═════ Provided entries ═════

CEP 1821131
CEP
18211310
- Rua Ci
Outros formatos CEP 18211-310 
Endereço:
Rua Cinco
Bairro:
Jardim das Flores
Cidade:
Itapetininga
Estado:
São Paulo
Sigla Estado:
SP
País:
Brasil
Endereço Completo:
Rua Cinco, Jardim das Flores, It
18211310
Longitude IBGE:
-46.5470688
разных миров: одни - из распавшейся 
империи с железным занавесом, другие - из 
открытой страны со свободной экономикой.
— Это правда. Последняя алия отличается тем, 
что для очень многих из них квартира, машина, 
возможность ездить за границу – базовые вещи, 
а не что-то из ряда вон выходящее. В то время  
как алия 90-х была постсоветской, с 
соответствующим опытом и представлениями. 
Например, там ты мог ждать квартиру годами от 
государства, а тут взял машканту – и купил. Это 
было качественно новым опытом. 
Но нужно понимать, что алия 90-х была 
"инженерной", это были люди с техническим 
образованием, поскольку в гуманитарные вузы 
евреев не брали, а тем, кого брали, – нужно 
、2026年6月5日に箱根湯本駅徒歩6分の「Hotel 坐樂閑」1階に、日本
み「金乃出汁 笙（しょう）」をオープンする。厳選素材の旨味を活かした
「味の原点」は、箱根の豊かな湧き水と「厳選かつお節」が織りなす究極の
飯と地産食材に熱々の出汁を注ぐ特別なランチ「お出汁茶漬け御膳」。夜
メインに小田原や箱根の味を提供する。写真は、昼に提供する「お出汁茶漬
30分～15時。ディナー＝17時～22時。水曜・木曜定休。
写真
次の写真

═════
═════ Provided entries ═════

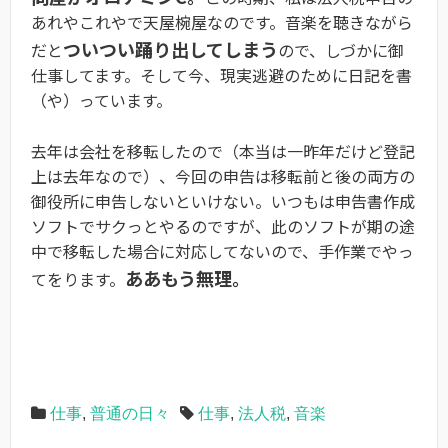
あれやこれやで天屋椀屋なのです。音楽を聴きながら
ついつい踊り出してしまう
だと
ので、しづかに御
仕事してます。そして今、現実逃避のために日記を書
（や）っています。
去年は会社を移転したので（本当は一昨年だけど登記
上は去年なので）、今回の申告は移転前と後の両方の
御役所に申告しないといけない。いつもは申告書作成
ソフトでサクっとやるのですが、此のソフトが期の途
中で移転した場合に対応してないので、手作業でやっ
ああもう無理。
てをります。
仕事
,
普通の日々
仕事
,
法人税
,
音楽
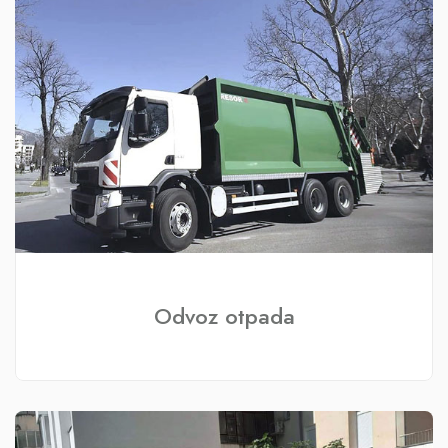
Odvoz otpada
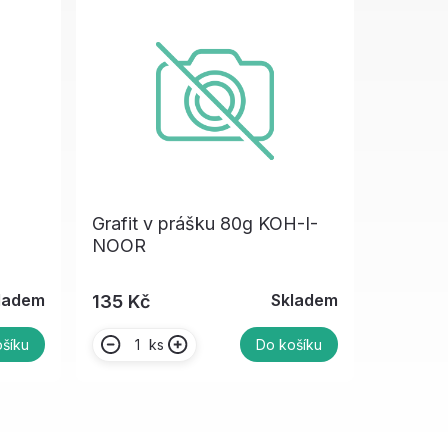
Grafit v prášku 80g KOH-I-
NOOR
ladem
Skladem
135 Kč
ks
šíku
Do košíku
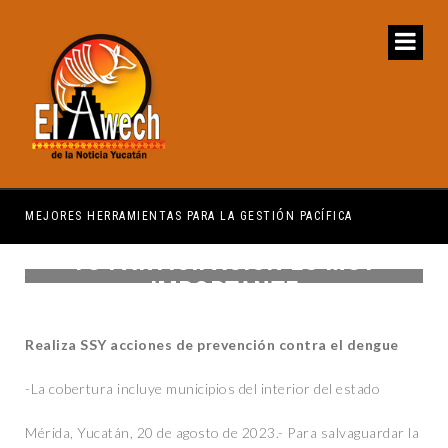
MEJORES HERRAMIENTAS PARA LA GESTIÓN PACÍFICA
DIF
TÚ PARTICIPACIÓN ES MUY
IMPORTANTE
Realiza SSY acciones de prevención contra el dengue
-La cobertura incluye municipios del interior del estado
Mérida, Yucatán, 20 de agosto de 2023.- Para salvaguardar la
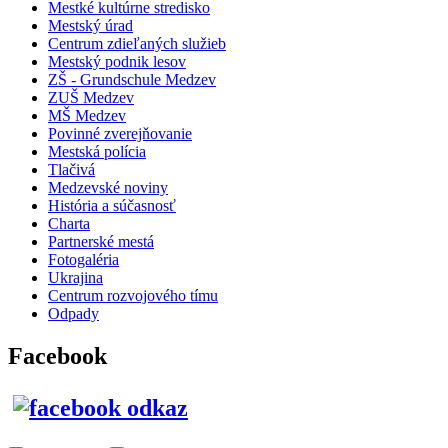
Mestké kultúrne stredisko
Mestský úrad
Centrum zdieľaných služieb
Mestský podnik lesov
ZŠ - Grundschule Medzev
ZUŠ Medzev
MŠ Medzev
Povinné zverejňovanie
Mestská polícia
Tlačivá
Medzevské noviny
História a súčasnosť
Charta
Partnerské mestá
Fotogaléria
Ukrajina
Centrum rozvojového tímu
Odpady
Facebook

═════
═════ Provided entries ═════

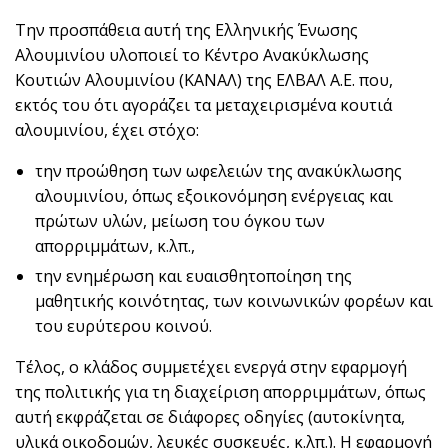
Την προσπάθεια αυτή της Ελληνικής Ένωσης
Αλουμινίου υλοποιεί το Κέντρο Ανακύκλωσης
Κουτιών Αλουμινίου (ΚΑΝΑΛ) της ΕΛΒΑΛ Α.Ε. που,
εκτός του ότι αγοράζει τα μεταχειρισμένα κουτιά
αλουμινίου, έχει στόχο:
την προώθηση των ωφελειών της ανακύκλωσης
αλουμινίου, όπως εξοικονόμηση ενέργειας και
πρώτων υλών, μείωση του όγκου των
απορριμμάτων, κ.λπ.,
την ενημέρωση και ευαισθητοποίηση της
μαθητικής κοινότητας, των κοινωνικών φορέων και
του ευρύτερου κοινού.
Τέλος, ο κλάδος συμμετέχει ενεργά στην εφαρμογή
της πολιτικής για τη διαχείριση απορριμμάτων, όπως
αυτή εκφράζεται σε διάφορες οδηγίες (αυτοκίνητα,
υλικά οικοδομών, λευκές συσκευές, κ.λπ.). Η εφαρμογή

═════

— The problem —
Wherever the word "Jardim" appears in the listing above, copy the whole line.

— Result for this task —
Jardim das Flores
Rua Cinco, Jardim das Flores, It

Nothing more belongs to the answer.